Gaining exempt status in a bankruptcy is a very precise process. Whenever someone files a St. Louis Chapter 7 bankruptcy or a St. Louis Chapter 13 bankruptcy, all of the person’s assets, debts, and income must be disclosed. Some of the more typical items of personal property would include kitchen appliances, pots, pans, dishes, furniture, clothes, jewelry, fire arms, etc. The government then provides you with certain dollar exemptions to cover these items. So long as the items in question are covered by the governmental exemption, then there is no need to worry about the Bankruptcy Trustee getting his hands on any of it. For instance, the government provides you with an exemption in the State of Missouri for Household Goods and Furnishings of $3,000.00 ($6,000.00 if you file jointly with your spouse). If the garage sale value of these items is less than $3,000 (and it almost always is), then there is nothing the government can do with your household goods and furnishings.
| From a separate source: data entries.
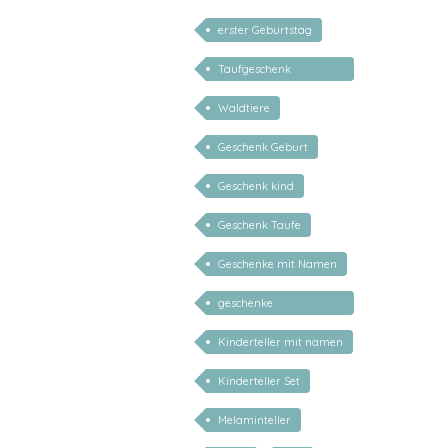
erster Geburtstag
Taufgeschenk
personalisiert
Waldtiere
Geschenk Geburt
Geschenk kind
Geschenk Taufe
Geschenke mit Namen
geschenke
personalisiert kinder
Kinderteller mit namen
Kinderteller Set
Melaminteller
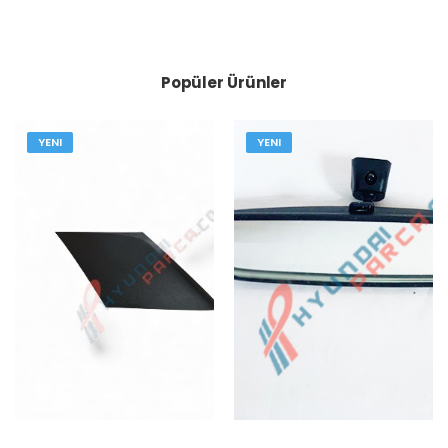
Popüler Ürünler
YENI
YENI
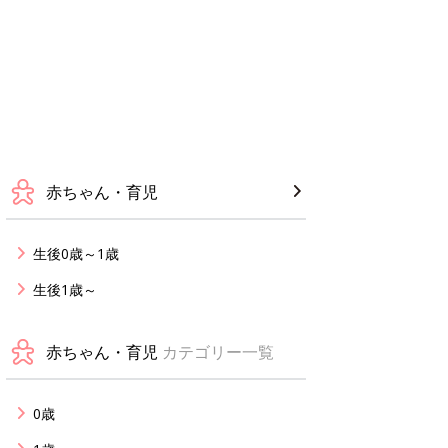
赤ちゃん・育児
生後0歳～1歳
生後1歳～
赤ちゃん・育児
カテゴリー一覧
0歳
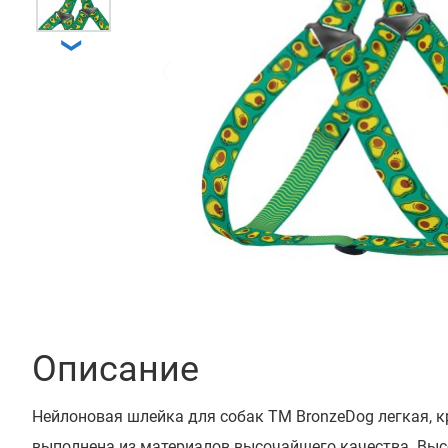
❯
❮
Описание
Нейлоновая шлейка для собак ТМ BronzeDog легкая, к
выполнена из материалов высочайшего качества. Выс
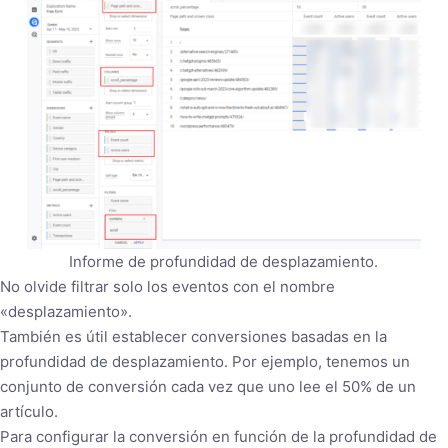
Informe de profundidad de desplazamiento.
No olvide filtrar solo los eventos con el nombre
«desplazamiento».
También es útil establecer conversiones basadas en la
profundidad de desplazamiento. Por ejemplo, tenemos un
conjunto de conversión cada vez que uno lee el 50% de un
artículo.
Para configurar la conversión en función de la profundidad de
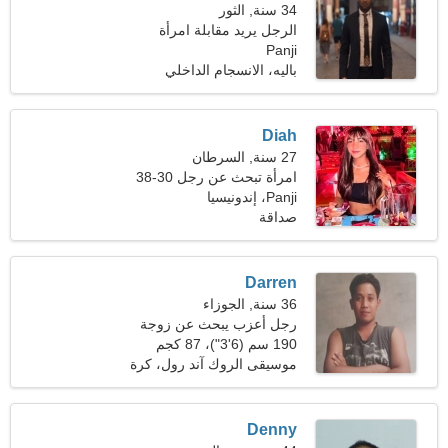
34 سنة, الثور
الرجل يريد مقابلة امرأة
Panji
باليه، الانسجام الداخلي
Diah
27 سنة, السرطان
امرأة تبحث عن رجل 30-38
Panji، إندونيسيا
صداقة
Darren
36 سنة, الجوزاء
رجل أعزب يبحث عن زوجة
28-34
190 سم (6'3")، 87 كجم
(191 رطلا)
موسيقى الروك آند رول، كرة
القدم
Denny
When we are talking about retirement plans and/or pensions (like a 401(k)), the government provides an unlimited exemption. This means that regardless of how much the value of your retirement fund is, the entire thing is exempt (i.e. the government can’t get their hands on it). The reason for this is simple: If you are filing for bankruptcy, one of the things that you are going to need to count on is a healthy retirement plan waiting for you.